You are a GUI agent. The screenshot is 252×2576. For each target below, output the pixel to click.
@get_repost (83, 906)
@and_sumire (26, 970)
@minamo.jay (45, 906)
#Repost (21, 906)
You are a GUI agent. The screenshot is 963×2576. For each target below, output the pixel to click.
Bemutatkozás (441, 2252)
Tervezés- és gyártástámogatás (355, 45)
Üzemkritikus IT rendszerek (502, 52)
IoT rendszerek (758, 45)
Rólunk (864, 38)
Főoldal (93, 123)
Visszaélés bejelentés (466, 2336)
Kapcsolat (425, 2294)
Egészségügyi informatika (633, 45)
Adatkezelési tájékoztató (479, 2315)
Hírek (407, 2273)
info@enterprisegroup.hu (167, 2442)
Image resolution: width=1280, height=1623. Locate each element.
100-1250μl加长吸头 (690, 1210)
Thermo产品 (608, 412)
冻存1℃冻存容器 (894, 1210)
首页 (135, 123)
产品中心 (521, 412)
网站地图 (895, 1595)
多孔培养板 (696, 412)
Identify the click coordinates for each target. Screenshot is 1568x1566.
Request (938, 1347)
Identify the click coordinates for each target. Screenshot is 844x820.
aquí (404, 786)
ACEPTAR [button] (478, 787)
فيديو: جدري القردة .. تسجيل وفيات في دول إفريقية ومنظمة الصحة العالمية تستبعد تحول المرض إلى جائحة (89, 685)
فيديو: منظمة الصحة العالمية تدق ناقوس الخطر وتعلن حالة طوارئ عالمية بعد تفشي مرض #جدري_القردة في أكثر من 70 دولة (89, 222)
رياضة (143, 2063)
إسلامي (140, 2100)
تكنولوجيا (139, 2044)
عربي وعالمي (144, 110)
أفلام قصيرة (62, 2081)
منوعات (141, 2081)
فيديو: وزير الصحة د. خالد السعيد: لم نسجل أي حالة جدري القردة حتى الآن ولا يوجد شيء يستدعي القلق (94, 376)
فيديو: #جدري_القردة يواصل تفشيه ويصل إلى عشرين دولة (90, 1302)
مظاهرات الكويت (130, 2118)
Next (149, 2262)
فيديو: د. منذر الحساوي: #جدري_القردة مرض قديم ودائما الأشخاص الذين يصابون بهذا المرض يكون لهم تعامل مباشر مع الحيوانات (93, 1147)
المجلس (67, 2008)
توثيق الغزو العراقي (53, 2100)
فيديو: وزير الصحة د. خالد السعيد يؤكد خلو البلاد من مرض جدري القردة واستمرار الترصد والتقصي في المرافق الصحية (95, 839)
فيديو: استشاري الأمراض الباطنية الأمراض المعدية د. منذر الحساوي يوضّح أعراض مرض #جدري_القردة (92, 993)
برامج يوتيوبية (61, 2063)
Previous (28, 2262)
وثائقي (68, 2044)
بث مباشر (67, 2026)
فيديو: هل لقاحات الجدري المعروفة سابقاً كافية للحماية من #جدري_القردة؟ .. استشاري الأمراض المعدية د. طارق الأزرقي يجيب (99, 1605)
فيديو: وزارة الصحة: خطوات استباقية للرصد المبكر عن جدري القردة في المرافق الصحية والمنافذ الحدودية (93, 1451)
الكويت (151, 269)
************
— Exercise aim —
Would you copy out exactly the lines above that start at the one containing "Image resolution: width=1280, height=1623." and end at the one containing "Screenshot is 1568x1566.", inclusive?

— Written answer —
Image resolution: width=1280, height=1623. Locate each element.
100-1250μl加长吸头 (690, 1210)
Thermo产品 (608, 412)
冻存1℃冻存容器 (894, 1210)
首页 (135, 123)
产品中心 (521, 412)
网站地图 (895, 1595)
多孔培养板 (696, 412)
Identify the click coordinates for each target. Screenshot is 1568x1566.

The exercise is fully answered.